## Exercise
Count every line in the entries below that contains the word "Showcast", and give only that number.
= Beginning of Section =
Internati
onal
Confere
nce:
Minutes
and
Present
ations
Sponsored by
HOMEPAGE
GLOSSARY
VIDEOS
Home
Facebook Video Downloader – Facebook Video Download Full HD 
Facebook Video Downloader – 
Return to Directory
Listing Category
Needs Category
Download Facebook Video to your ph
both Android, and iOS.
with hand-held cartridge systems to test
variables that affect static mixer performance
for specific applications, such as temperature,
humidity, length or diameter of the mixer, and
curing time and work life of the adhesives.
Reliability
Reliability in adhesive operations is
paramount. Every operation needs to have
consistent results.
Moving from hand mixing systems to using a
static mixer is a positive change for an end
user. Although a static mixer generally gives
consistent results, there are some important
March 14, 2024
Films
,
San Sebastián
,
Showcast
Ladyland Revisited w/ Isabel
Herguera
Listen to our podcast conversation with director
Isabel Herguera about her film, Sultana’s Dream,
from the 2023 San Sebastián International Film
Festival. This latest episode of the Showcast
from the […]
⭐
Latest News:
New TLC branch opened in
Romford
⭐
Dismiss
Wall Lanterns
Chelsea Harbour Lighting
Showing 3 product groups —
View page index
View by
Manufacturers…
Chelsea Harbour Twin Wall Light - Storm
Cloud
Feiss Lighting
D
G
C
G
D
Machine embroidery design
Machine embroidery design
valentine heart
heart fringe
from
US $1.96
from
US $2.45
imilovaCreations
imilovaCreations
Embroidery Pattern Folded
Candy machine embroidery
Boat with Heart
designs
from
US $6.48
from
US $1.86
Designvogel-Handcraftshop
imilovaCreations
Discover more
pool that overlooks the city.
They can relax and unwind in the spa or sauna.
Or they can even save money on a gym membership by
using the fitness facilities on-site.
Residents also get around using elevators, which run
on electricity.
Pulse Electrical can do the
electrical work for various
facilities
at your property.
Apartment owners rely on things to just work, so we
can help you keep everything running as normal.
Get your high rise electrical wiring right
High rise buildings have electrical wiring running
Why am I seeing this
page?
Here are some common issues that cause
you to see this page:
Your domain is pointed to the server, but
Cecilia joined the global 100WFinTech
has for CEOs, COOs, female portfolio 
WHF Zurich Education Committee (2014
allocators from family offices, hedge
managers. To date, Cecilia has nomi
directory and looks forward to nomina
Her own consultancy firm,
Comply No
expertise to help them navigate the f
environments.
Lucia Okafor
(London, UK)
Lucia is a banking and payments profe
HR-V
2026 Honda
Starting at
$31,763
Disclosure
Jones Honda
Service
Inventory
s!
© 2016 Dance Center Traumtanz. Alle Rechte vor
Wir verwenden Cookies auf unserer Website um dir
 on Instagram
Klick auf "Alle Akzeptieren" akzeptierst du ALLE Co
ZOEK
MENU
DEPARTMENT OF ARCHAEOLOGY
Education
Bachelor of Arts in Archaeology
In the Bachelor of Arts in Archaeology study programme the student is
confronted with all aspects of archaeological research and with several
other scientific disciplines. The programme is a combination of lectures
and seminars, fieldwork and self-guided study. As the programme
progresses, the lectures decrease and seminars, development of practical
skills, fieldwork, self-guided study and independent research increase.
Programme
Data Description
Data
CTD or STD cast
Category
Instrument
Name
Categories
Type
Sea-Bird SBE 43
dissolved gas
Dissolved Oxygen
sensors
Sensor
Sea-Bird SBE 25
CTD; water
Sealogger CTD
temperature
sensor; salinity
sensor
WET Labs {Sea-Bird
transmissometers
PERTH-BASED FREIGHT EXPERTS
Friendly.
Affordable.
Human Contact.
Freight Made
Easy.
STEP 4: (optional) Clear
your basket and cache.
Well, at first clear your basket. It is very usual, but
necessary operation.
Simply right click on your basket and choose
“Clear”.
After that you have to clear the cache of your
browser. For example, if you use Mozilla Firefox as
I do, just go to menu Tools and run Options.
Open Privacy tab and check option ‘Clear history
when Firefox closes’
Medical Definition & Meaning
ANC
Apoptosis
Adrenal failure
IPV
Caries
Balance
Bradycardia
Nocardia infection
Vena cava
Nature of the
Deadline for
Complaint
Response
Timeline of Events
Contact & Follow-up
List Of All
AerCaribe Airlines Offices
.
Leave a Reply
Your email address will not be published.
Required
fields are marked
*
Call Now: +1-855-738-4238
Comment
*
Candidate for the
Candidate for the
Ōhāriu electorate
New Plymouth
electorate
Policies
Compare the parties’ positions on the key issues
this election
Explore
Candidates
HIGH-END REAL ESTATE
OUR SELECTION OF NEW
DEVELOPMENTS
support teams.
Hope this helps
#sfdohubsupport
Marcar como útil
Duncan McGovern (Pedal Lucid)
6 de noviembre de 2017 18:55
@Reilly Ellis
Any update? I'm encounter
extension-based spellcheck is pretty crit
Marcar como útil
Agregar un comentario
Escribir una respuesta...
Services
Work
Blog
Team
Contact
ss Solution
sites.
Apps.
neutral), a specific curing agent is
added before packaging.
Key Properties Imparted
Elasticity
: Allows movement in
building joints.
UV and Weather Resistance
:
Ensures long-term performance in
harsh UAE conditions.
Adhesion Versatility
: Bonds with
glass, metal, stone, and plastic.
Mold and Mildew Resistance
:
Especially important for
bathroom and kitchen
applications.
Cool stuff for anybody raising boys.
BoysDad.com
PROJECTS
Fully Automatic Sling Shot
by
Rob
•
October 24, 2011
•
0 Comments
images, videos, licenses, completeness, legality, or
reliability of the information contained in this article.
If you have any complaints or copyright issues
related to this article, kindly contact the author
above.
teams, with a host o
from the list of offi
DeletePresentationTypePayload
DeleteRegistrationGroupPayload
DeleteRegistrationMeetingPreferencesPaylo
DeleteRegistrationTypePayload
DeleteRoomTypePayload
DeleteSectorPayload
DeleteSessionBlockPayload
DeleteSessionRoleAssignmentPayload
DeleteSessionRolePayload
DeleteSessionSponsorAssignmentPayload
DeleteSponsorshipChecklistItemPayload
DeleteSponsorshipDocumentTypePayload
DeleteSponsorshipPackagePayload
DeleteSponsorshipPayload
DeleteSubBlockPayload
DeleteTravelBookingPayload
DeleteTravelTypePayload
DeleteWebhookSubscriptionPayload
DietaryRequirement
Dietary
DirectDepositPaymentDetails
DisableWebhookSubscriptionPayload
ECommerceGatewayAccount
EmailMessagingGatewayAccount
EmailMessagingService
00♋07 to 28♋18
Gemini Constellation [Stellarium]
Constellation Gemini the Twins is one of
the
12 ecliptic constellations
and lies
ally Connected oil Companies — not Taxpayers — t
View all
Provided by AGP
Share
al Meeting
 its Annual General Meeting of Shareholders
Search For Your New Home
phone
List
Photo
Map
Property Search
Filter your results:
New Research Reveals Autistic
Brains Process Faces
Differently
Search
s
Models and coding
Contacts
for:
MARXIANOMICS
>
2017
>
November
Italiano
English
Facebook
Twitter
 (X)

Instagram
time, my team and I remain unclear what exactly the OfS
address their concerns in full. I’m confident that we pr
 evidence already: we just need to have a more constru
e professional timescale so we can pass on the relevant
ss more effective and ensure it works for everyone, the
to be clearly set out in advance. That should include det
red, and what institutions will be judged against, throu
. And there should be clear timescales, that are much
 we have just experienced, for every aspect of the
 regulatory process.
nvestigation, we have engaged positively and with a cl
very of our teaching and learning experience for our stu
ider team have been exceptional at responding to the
= End of Section =
## Answer area
2